The proposition believed that history as taught in schools does not develop an appreciation of our past. Pupils are fed a random series of dumbed-down events and, most importantly, if history is meant to educate people to avoid the mistakes of the past, it has been a total failure. Societies and nations all around the world continue to repeat the tragic and awful mistakes of the past. There are so many flaws in the curriculum. At a fundamental level the historians themselves change the emphasis to support their own biased views. History is nothing but another in the long list of boring subjects. We were reminded that there is a real difference between knowledge and understanding, and that until this is truly understood, history will remain the victor’s version of events.

The adjudicators, whose chairperson was Ms. Órla O’Connell, awarded the victory to the team from St. Mary’s College.

Ms O’Connell thanked Mr Frank Kelly, Director of Boarding, and pupils in Clongowes Wood College for their hospitality this evening, and congratulated Michael Doyle, Chairperson and Sam Gallagher, our Timekeeper for the evening.

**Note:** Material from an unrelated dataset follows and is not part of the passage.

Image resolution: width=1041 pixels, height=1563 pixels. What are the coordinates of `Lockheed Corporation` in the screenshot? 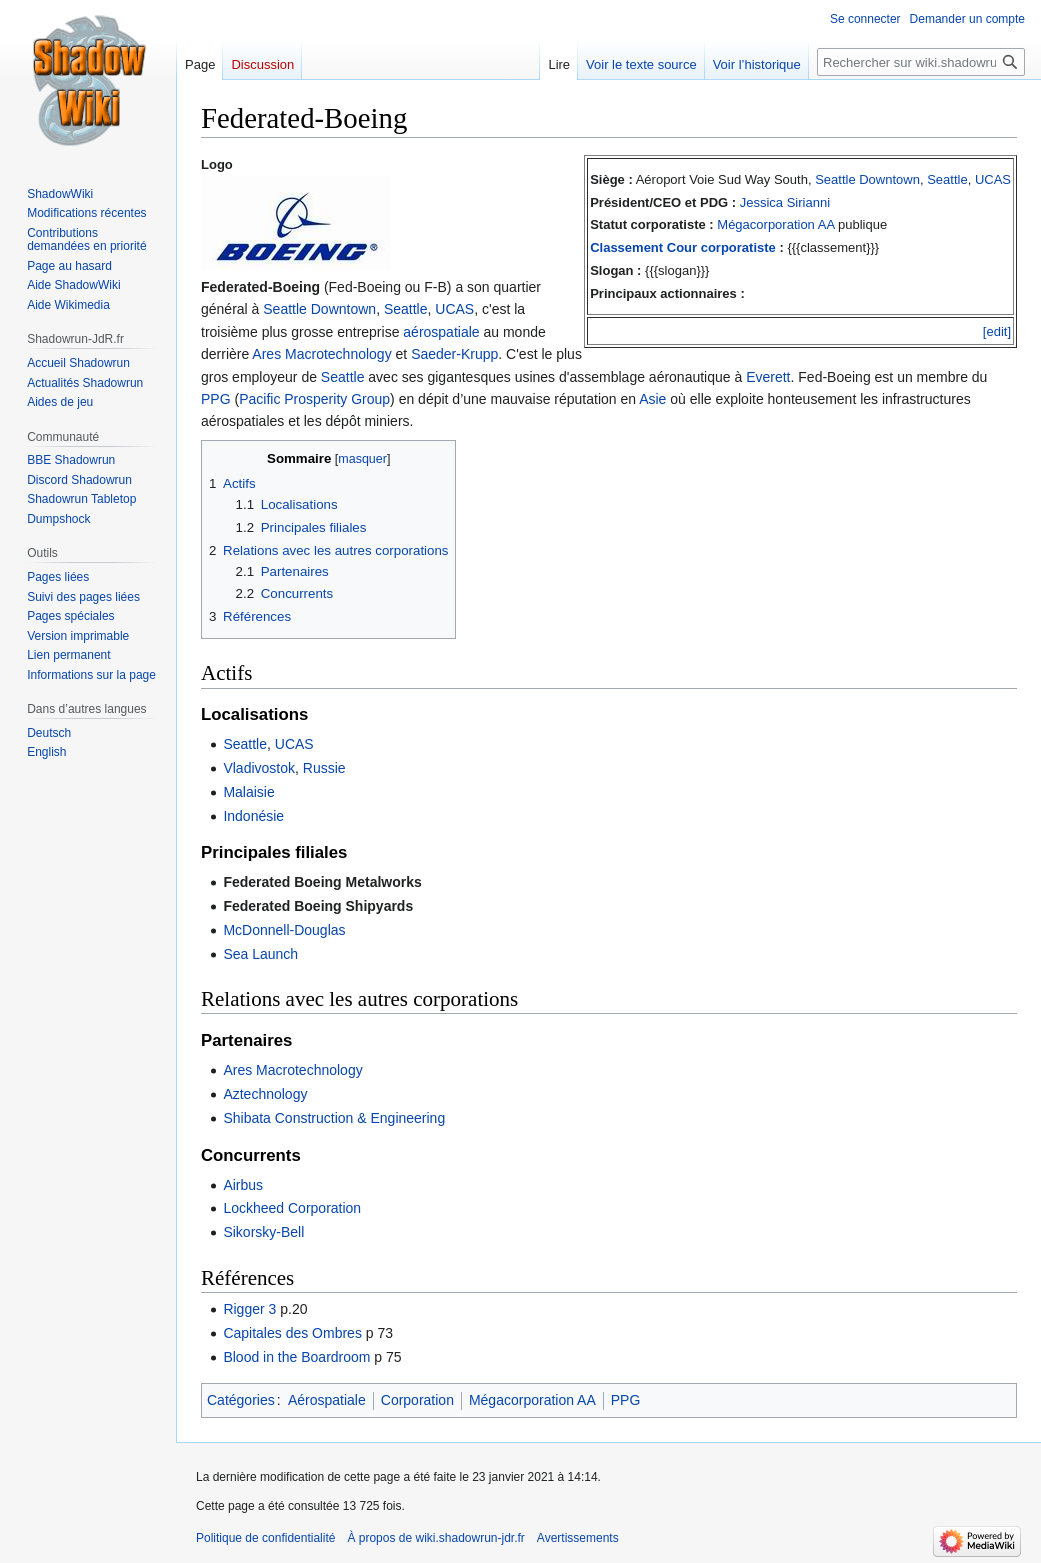 It's located at (292, 1208).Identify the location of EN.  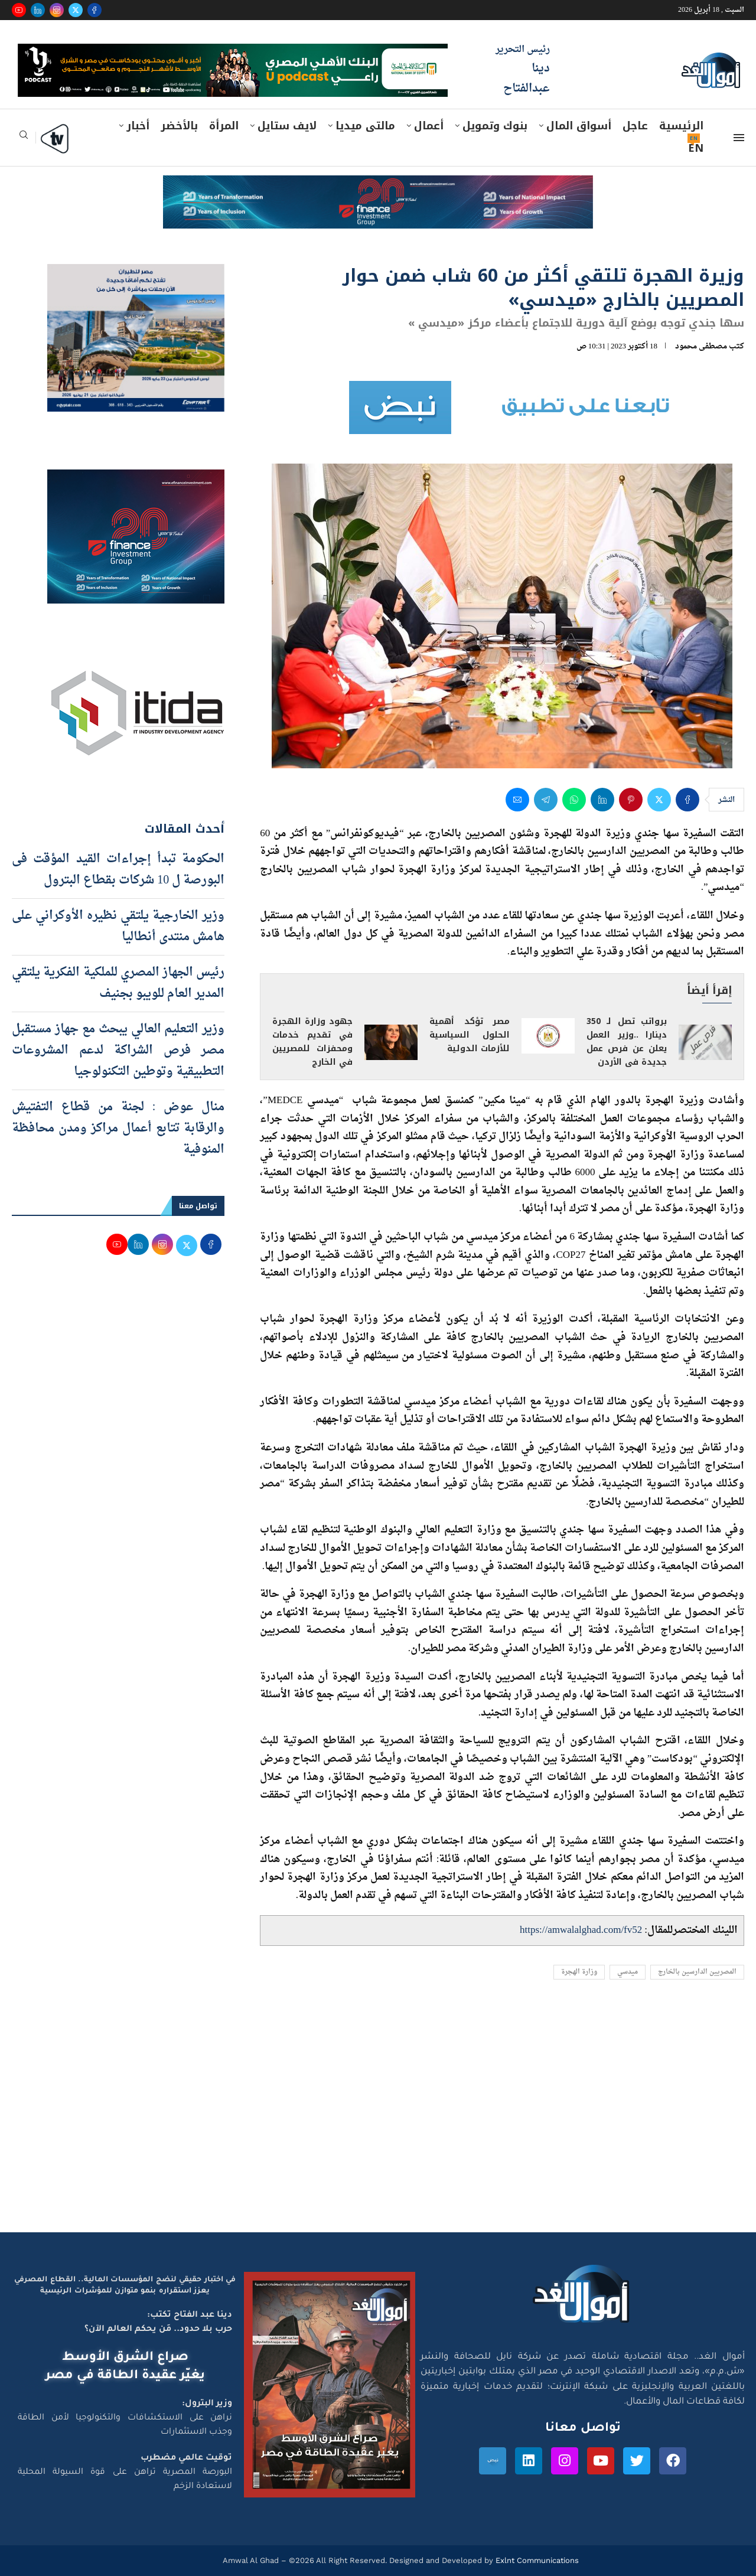
(695, 148).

The final of this year’s County Kildare Schools Debating Competition for the Rigby-Jones Memorial Shield will take place on Thursday, December 5, in St. Mary’s College, Naas, at 8.00pm. The teams will represent an Gaelcholáiste Nás na Ríogh and St. Mary’s College, Naas.

The motion will be “That we, the Irish, have lost our sense of national pride” and it will be proposed by the Gaelcholaiste and opposed by St Mary’s, Naas.

Awards will be made to the two best non-finalist speakers, Chloe O’Reilly of Newbridge College and David Scanlan from CBS, Naas.